*** Block opens ***

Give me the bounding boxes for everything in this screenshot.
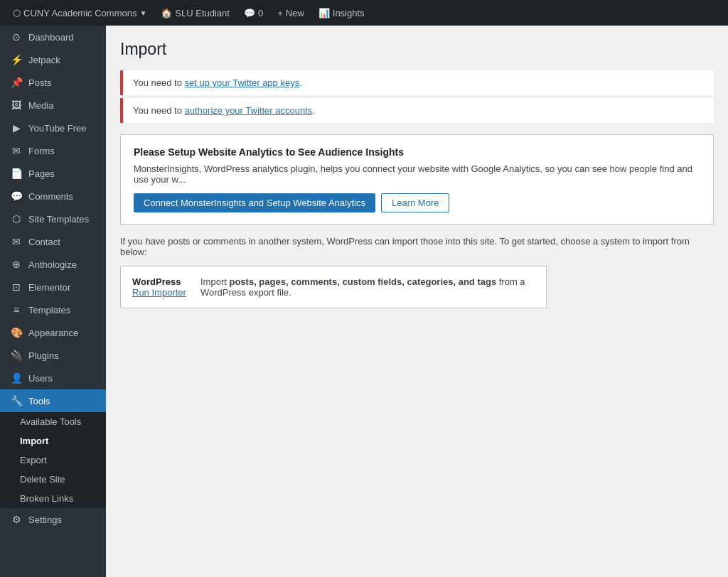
tools-submenu: Available Tools Import Export Delete Sit… bbox=[0, 412, 106, 508]
submenu-export[interactable]: Export bbox=[0, 451, 106, 470]
importer-description: Import posts, pages, comments, custom fi… bbox=[200, 276, 535, 298]
page-title: Import bbox=[120, 40, 714, 59]
comments-icon: 💬 bbox=[244, 8, 255, 18]
analytics-buttons: Connect MonsterInsights and Setup Websit… bbox=[134, 193, 700, 212]
notice1-prefix: You need to bbox=[133, 77, 185, 88]
sidebar-item-contact[interactable]: ✉ Contact bbox=[0, 230, 106, 253]
tools-arrow bbox=[100, 395, 106, 406]
importer-name-cell: WordPress Run Importer bbox=[132, 276, 189, 298]
youtube-icon: ▶ bbox=[10, 122, 23, 134]
jetpack-icon: ⚡ bbox=[10, 54, 23, 65]
analytics-description: MonsterInsights, WordPress analytics plu… bbox=[134, 163, 700, 185]
plugins-icon: 🔌 bbox=[10, 350, 23, 361]
home-icon: 🏠 bbox=[161, 8, 172, 18]
media-icon: 🖼 bbox=[10, 99, 23, 111]
sidebar-item-site-templates[interactable]: ⬡ Site Templates bbox=[0, 207, 106, 230]
notice2-suffix: . bbox=[312, 105, 315, 116]
analytics-heading: Please Setup Website Analytics to See Au… bbox=[134, 146, 700, 158]
twitter-accounts-notice: You need to authorize your Twitter accou… bbox=[120, 98, 714, 123]
posts-icon: 📌 bbox=[10, 77, 23, 88]
sidebar-item-youtube-free[interactable]: ▶ YouTube Free bbox=[0, 117, 106, 139]
twitter-keys-notice: You need to set up your Twitter app keys… bbox=[120, 70, 714, 95]
site-dropdown-icon: ▼ bbox=[139, 9, 146, 17]
sidebar-item-tools[interactable]: 🔧 Tools bbox=[0, 389, 106, 412]
contact-icon: ✉ bbox=[10, 236, 23, 247]
notice1-suffix: . bbox=[299, 77, 302, 88]
admin-bar-comments[interactable]: 💬 0 bbox=[237, 0, 270, 26]
sidebar-item-posts[interactable]: 📌 Posts bbox=[0, 71, 106, 94]
sidebar: ⊙ Dashboard ⚡ Jetpack 📌 Posts 🖼 Media ▶ … bbox=[0, 26, 106, 577]
admin-bar-sitename[interactable]: 🏠 SLU Etudiant bbox=[154, 0, 237, 26]
forms-icon: ✉ bbox=[10, 145, 23, 156]
sidebar-item-elementor[interactable]: ⊡ Elementor bbox=[0, 276, 106, 298]
sidebar-item-media[interactable]: 🖼 Media bbox=[0, 94, 106, 117]
sidebar-item-users[interactable]: 👤 Users bbox=[0, 367, 106, 389]
sidebar-item-comments[interactable]: 💬 Comments bbox=[0, 185, 106, 207]
anthologize-icon: ⊕ bbox=[10, 259, 23, 270]
admin-bar: ⬡ CUNY Academic Commons ▼ 🏠 SLU Etudiant… bbox=[0, 0, 728, 26]
submenu-broken-links[interactable]: Broken Links bbox=[0, 489, 106, 508]
sidebar-item-appearance[interactable]: 🎨 Appearance bbox=[0, 321, 106, 344]
submenu-import[interactable]: Import bbox=[0, 431, 106, 451]
wp-icon: ⬡ bbox=[13, 8, 21, 18]
admin-bar-new[interactable]: + New bbox=[270, 0, 311, 26]
sidebar-item-plugins[interactable]: 🔌 Plugins bbox=[0, 344, 106, 367]
admin-bar-site[interactable]: ⬡ CUNY Academic Commons ▼ bbox=[6, 0, 154, 26]
chart-icon: 📊 bbox=[318, 8, 330, 18]
submenu-delete-site[interactable]: Delete Site bbox=[0, 470, 106, 489]
plus-icon: + bbox=[277, 8, 283, 18]
table-row: WordPress Run Importer Import posts, pag… bbox=[121, 266, 546, 308]
tools-icon: 🔧 bbox=[10, 395, 23, 406]
sidebar-item-settings[interactable]: ⚙ Settings bbox=[0, 508, 106, 531]
importer-name: WordPress bbox=[132, 276, 189, 287]
users-icon: 👤 bbox=[10, 372, 23, 384]
dashboard-icon: ⊙ bbox=[10, 31, 23, 43]
elementor-icon: ⊡ bbox=[10, 281, 23, 293]
connect-monsterinsights-button[interactable]: Connect MonsterInsights and Setup Websit… bbox=[134, 193, 375, 212]
sidebar-item-dashboard[interactable]: ⊙ Dashboard bbox=[0, 26, 106, 48]
learn-more-button[interactable]: Learn More bbox=[381, 193, 449, 212]
appearance-icon: 🎨 bbox=[10, 327, 23, 338]
sidebar-item-forms[interactable]: ✉ Forms bbox=[0, 139, 106, 162]
sidebar-item-jetpack[interactable]: ⚡ Jetpack bbox=[0, 48, 106, 71]
sidebar-item-pages[interactable]: 📄 Pages bbox=[0, 162, 106, 185]
submenu-available-tools[interactable]: Available Tools bbox=[0, 412, 106, 431]
analytics-setup-box: Please Setup Website Analytics to See Au… bbox=[120, 134, 714, 225]
site-templates-icon: ⬡ bbox=[10, 213, 23, 225]
twitter-keys-link[interactable]: set up your Twitter app keys bbox=[185, 77, 300, 88]
settings-icon: ⚙ bbox=[10, 514, 23, 525]
pages-icon: 📄 bbox=[10, 168, 23, 179]
notice2-prefix: You need to bbox=[133, 105, 185, 116]
run-importer-link[interactable]: Run Importer bbox=[132, 287, 189, 298]
twitter-accounts-link[interactable]: authorize your Twitter accounts bbox=[185, 105, 313, 116]
sidebar-item-anthologize[interactable]: ⊕ Anthologize bbox=[0, 253, 106, 276]
templates-icon: ≡ bbox=[10, 304, 23, 316]
importer-table: WordPress Run Importer Import posts, pag… bbox=[120, 266, 547, 308]
admin-bar-insights[interactable]: 📊 Insights bbox=[311, 0, 372, 26]
sidebar-comments-icon: 💬 bbox=[10, 190, 23, 202]
import-description: If you have posts or comments in another… bbox=[120, 236, 714, 257]
main-content: Import You need to set up your Twitter a… bbox=[106, 26, 728, 577]
sidebar-item-templates[interactable]: ≡ Templates bbox=[0, 298, 106, 321]
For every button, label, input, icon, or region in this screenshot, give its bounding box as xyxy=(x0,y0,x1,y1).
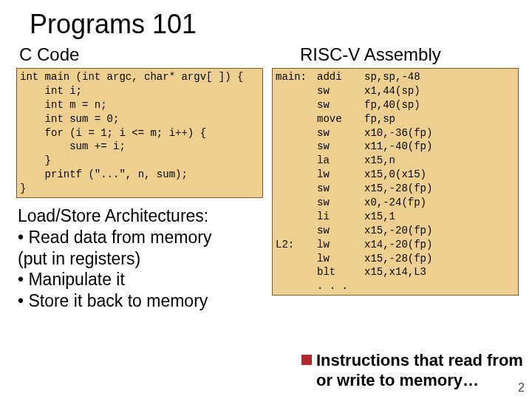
callout: Instructions that read from or write to … xyxy=(301,351,523,390)
square-bullet-icon xyxy=(301,355,312,365)
explain-heading: Load/Store Architectures: xyxy=(18,205,263,227)
explain-bullet-1: • Read data from memory xyxy=(18,227,263,248)
c-code-heading: C Code xyxy=(16,43,263,68)
right-column: RISC-V Assembly main: L2: addi sw sw mov… xyxy=(272,43,519,312)
callout-line1: Instructions that read from xyxy=(316,351,523,369)
explain-block: Load/Store Architectures: • Read data fr… xyxy=(16,198,263,312)
asm-heading: RISC-V Assembly xyxy=(272,43,519,68)
callout-line2: or write to memory… xyxy=(316,371,479,389)
page-number: 2 xyxy=(518,381,525,395)
explain-bullet-1b: (put in registers) xyxy=(18,248,263,270)
columns: C Code int main (int argc, char* argv[ ]… xyxy=(0,43,532,312)
asm-code-block: main: L2: addi sw sw move sw sw la lw sw… xyxy=(272,68,519,296)
asm-labels-col: main: L2: xyxy=(276,70,317,293)
explain-bullet-3: • Store it back to memory xyxy=(18,290,263,312)
asm-args-col: sp,sp,-48 x1,44(sp) fp,40(sp) fp,sp x10,… xyxy=(364,70,515,293)
slide-title: Programs 101 xyxy=(0,0,532,43)
asm-ops-col: addi sw sw move sw sw la lw sw sw li sw … xyxy=(317,70,364,293)
c-code-block: int main (int argc, char* argv[ ]) { int… xyxy=(16,68,263,198)
left-column: C Code int main (int argc, char* argv[ ]… xyxy=(16,43,263,312)
explain-bullet-2: • Manipulate it xyxy=(18,269,263,290)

*** Block closes ***

◆ Task brief ◆
Only the lines from the line with "For every button, label, input, icon, or" to the bottom of the material above should be reproduced, exactly and without pictures.

◆ Task response ◆
For every button, label, input, icon, or region in this screenshot, give its bounding box as xyxy=(x0,y0,x1,y1).
callout: Instructions that read from or write to … xyxy=(301,351,523,390)
square-bullet-icon xyxy=(301,355,312,365)
explain-heading: Load/Store Architectures: xyxy=(18,205,263,227)
explain-bullet-1: • Read data from memory xyxy=(18,227,263,248)
c-code-heading: C Code xyxy=(16,43,263,68)
right-column: RISC-V Assembly main: L2: addi sw sw mov… xyxy=(272,43,519,312)
callout-line1: Instructions that read from xyxy=(316,351,523,369)
explain-block: Load/Store Architectures: • Read data fr… xyxy=(16,198,263,312)
asm-heading: RISC-V Assembly xyxy=(272,43,519,68)
callout-line2: or write to memory… xyxy=(316,371,479,389)
page-number: 2 xyxy=(518,381,525,395)
explain-bullet-1b: (put in registers) xyxy=(18,248,263,270)
columns: C Code int main (int argc, char* argv[ ]… xyxy=(0,43,532,312)
asm-code-block: main: L2: addi sw sw move sw sw la lw sw… xyxy=(272,68,519,296)
asm-labels-col: main: L2: xyxy=(276,70,317,293)
explain-bullet-3: • Store it back to memory xyxy=(18,290,263,312)
asm-args-col: sp,sp,-48 x1,44(sp) fp,40(sp) fp,sp x10,… xyxy=(364,70,515,293)
slide-title: Programs 101 xyxy=(0,0,532,43)
asm-ops-col: addi sw sw move sw sw la lw sw sw li sw … xyxy=(317,70,364,293)
c-code-block: int main (int argc, char* argv[ ]) { int… xyxy=(16,68,263,198)
left-column: C Code int main (int argc, char* argv[ ]… xyxy=(16,43,263,312)
explain-bullet-2: • Manipulate it xyxy=(18,269,263,290)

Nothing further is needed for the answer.